(The input Opens)

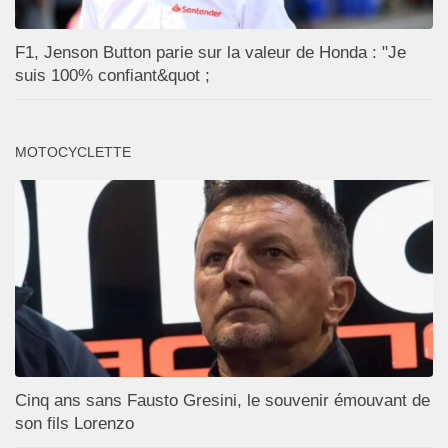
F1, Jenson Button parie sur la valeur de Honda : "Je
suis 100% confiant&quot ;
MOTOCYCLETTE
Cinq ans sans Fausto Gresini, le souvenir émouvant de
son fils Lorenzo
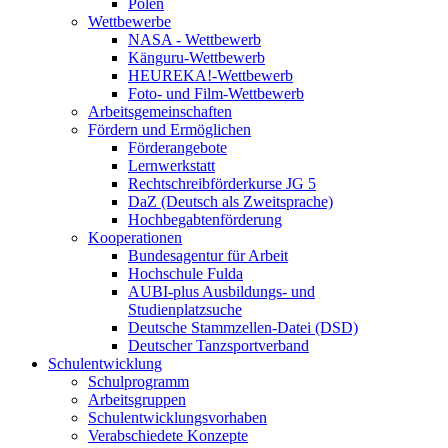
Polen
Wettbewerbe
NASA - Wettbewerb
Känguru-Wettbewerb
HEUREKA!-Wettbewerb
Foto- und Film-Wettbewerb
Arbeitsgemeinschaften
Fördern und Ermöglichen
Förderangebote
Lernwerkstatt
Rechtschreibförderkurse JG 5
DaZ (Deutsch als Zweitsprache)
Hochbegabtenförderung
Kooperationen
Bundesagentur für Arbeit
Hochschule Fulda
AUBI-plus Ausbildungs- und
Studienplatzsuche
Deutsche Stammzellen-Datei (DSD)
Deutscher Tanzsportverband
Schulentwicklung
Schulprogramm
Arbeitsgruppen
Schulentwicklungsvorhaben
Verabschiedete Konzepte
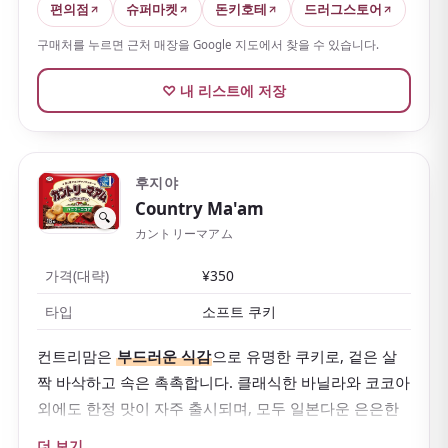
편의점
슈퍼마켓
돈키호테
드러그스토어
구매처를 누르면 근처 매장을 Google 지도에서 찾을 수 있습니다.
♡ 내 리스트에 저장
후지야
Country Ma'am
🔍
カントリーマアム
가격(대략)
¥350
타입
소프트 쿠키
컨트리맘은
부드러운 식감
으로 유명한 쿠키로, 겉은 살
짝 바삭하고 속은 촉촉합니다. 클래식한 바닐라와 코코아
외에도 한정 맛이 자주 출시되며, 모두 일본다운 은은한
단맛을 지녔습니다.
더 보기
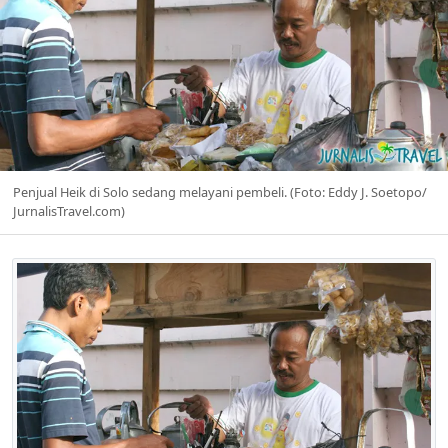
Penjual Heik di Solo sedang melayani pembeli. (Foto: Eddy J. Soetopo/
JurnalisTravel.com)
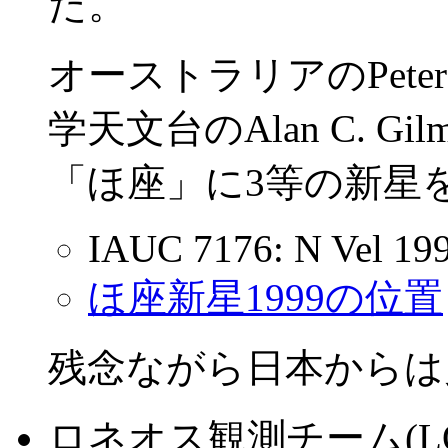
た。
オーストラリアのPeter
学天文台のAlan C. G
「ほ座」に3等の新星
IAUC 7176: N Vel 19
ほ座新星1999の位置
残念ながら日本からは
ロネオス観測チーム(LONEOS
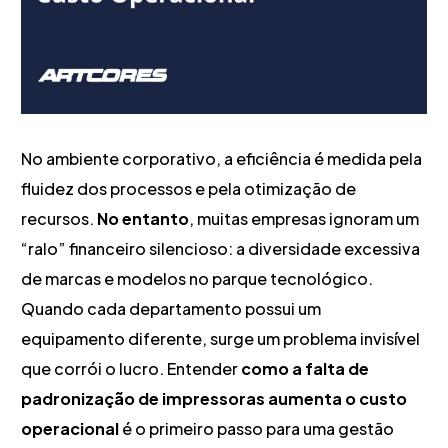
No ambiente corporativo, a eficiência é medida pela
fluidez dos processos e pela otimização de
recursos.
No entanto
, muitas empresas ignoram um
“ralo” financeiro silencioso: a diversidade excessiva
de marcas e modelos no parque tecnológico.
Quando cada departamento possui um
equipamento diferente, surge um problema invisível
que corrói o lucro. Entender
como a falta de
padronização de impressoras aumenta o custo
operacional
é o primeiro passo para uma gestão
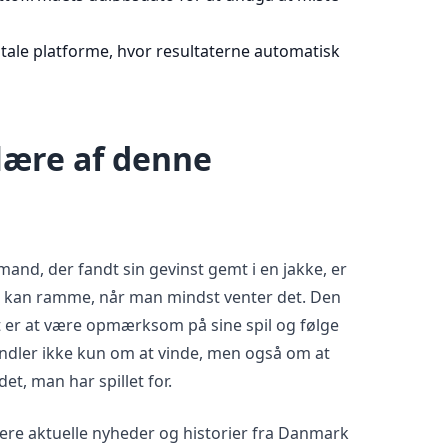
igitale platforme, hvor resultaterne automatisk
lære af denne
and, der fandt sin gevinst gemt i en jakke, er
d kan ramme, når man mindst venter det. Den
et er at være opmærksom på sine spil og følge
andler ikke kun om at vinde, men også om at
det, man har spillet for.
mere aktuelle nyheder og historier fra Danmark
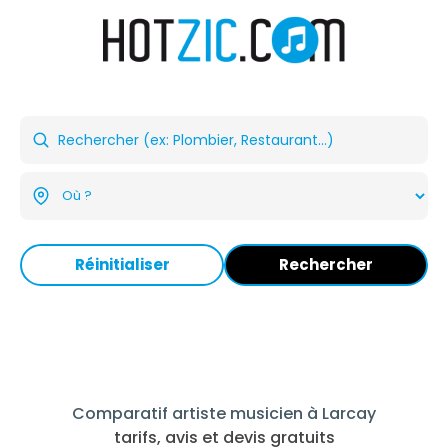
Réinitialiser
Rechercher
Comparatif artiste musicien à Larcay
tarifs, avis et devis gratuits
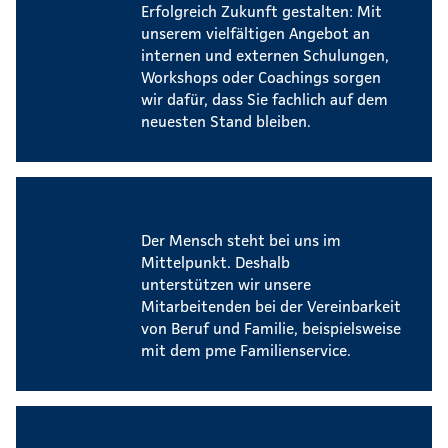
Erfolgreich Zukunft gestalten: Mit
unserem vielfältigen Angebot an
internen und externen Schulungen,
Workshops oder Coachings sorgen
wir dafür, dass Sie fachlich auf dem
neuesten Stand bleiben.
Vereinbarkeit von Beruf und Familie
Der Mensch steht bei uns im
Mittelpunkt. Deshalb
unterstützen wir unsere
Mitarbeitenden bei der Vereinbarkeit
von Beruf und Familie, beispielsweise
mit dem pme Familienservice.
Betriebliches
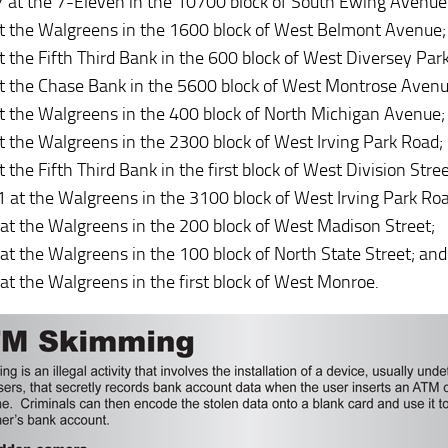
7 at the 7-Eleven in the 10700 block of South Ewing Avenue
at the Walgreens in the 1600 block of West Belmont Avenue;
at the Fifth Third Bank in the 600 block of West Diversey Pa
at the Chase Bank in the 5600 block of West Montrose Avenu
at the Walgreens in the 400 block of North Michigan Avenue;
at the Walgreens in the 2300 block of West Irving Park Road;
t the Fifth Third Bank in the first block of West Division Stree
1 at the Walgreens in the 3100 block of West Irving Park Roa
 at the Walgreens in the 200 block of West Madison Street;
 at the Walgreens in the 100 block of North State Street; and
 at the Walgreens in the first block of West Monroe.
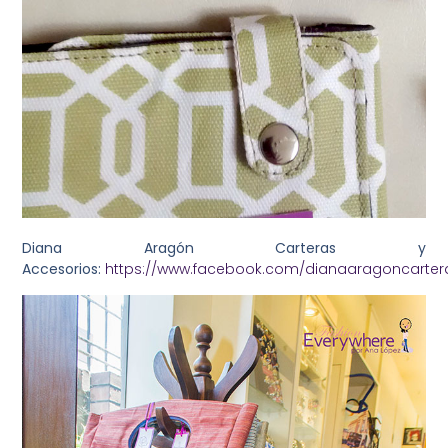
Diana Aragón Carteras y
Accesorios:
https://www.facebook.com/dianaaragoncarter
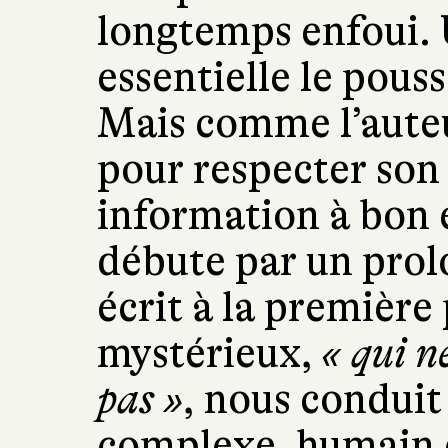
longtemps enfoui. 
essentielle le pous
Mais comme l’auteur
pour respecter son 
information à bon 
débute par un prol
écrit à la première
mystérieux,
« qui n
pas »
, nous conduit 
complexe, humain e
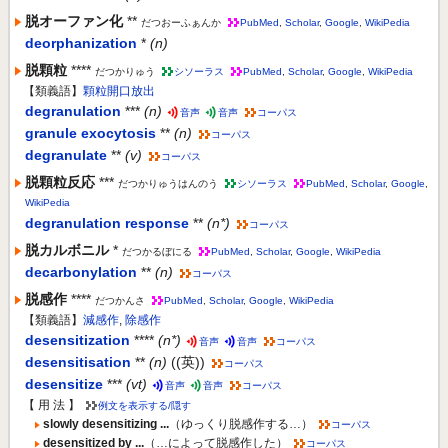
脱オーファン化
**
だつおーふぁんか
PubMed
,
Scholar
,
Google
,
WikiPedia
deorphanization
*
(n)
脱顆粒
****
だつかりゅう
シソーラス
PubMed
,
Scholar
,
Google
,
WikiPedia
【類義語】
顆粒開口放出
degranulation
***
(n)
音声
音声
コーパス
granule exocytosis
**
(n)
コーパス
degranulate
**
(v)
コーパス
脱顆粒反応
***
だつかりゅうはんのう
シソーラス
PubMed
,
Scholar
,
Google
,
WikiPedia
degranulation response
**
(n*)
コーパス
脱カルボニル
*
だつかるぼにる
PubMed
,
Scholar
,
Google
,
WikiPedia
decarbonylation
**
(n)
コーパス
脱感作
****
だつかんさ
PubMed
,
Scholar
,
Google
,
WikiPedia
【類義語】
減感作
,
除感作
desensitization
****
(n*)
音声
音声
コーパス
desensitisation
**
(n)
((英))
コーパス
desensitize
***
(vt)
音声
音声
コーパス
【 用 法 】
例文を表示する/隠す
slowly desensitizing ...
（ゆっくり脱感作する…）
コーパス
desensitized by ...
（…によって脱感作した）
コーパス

(The input Closes)

[Problem to work on] Return the data word for word without its pictures.

[Finished task]
F1, Jenson Button parie sur la valeur de Honda : "Je
suis 100% confiant&quot ;
MOTOCYCLETTE
Cinq ans sans Fausto Gresini, le souvenir émouvant de
son fils Lorenzo
Polen
Wettbewerbe
NASA - Wettbewerb
Känguru-Wettbewerb
HEUREKA!-Wettbewerb
Foto- und Film-Wettbewerb
Arbeitsgemeinschaften
Fördern und Ermöglichen
Förderangebote
Lernwerkstatt
Rechtschreibförderkurse JG 5
DaZ (Deutsch als Zweitsprache)
Hochbegabtenförderung
Kooperationen
Bundesagentur für Arbeit
Hochschule Fulda
AUBI-plus Ausbildungs- und
Studienplatzsuche
Deutsche Stammzellen-Datei (DSD)
Deutscher Tanzsportverband
Schulentwicklung
Schulprogramm
Arbeitsgruppen
Schulentwicklungsvorhaben
Verabschiedete Konzepte
편의점
슈퍼마켓
돈키호테
드러그스토어
구매처를 누르면 근처 매장을 Google 지도에서 찾을 수 있습니다.
♡ 내 리스트에 저장
후지야
Country Ma'am
🔍
カントリーマアム
가격(대략)
¥350
타입
소프트 쿠키
컨트리맘은
부드러운 식감
으로 유명한 쿠키로, 겉은 살
짝 바삭하고 속은 촉촉합니다. 클래식한 바닐라와 코코아
외에도 한정 맛이 자주 출시되며, 모두 일본다운 은은한
단맛을 지녔습니다.
더 보기
Penjual Heik di Solo sedang melayani pembeli. (Foto: Eddy J. Soetopo/
JurnalisTravel.com)
た。
オーストラリアのPeter
学天文台のAlan C. G
「ほ座」に3等の新星
IAUC 7176: N Vel 19
ほ座新星1999の位置
残念ながら日本からは
ロネオス観測チーム(LONEOS
No ambiente corporativo, a eficiência é medida pela
fluidez dos processos e pela otimização de
recursos.
No entanto
, muitas empresas ignoram um
“ralo” financeiro silencioso: a diversidade excessiva
de marcas e modelos no parque tecnológico.
Quando cada departamento possui um
equipamento diferente, surge um problema invisível
que corrói o lucro. Entender
como a falta de
padronização de impressoras aumenta o custo
operacional
é o primeiro passo para uma gestão
igitale platforme, hvor resultaterne automatisk
lære af denne
and, der fandt sin gevinst gemt i en jakke, er
d kan ramme, når man mindst venter det. Den
et er at være opmærksom på sine spil og følge
andler ikke kun om at vinde, men også om at
det, man har spillet for.
mere aktuelle nyheder og historier fra Danmark
Réinitialiser
Rechercher
Comparatif artiste musicien à Larcay
tarifs, avis et devis gratuits
Erfolgreich Zukunft gestalten: Mit
unserem vielfältigen Angebot an
internen und externen Schulungen,
Workshops oder Coachings sorgen
wir dafür, dass Sie fachlich auf dem
neuesten Stand bleiben.
Vereinbarkeit von Beruf und Familie
Der Mensch steht bei uns im
Mittelpunkt. Deshalb
unterstützen wir unsere
Mitarbeitenden bei der Vereinbarkeit
von Beruf und Familie, beispielsweise
mit dem pme Familienservice.
Betriebliches
7 at the 7-Eleven in the 10700 block of South Ewing Avenue
at the Walgreens in the 1600 block of West Belmont Avenue;
at the Fifth Third Bank in the 600 block of West Diversey Pa
at the Chase Bank in the 5600 block of West Montrose Avenu
at the Walgreens in the 400 block of North Michigan Avenue;
at the Walgreens in the 2300 block of West Irving Park Road;
t the Fifth Third Bank in the first block of West Division Stree
1 at the Walgreens in the 3100 block of West Irving Park Roa
 at the Walgreens in the 200 block of West Madison Street;
 at the Walgreens in the 100 block of North State Street; and
 at the Walgreens in the first block of West Monroe.
Diana Aragón Carteras y
Accesorios:
https://www.facebook.com/dianaaragoncarter
longtemps enfoui. 
essentielle le pous
Mais comme l’auteur
pour respecter son 
information à bon 
débute par un prol
écrit à la première
mystérieux,
« qui n
pas »
, nous conduit 
complexe, humain e
脱オーファン化
**
だつおーふぁんか
PubMed
,
Scholar
,
Google
,
WikiPedia
deorphanization
*
(n)
脱顆粒
****
だつかりゅう
シソーラス
PubMed
,
Scholar
,
Google
,
WikiPedia
【類義語】
顆粒開口放出
degranulation
***
(n)
音声
音声
コーパス
granule exocytosis
**
(n)
コーパス
degranulate
**
(v)
コーパス
脱顆粒反応
***
だつかりゅうはんのう
シソーラス
PubMed
,
Scholar
,
Google
,
WikiPedia
degranulation response
**
(n*)
コーパス
脱カルボニル
*
だつかるぼにる
PubMed
,
Scholar
,
Google
,
WikiPedia
decarbonylation
**
(n)
コーパス
脱感作
****
だつかんさ
PubMed
,
Scholar
,
Google
,
WikiPedia
【類義語】
減感作
,
除感作
desensitization
****
(n*)
音声
音声
コーパス
desensitisation
**
(n)
((英))
コーパス
desensitize
***
(vt)
音声
音声
コーパス
【 用 法 】
例文を表示する/隠す
slowly desensitizing ...
（ゆっくり脱感作する…）
コーパス
desensitized by ...
（…によって脱感作した）
コーパス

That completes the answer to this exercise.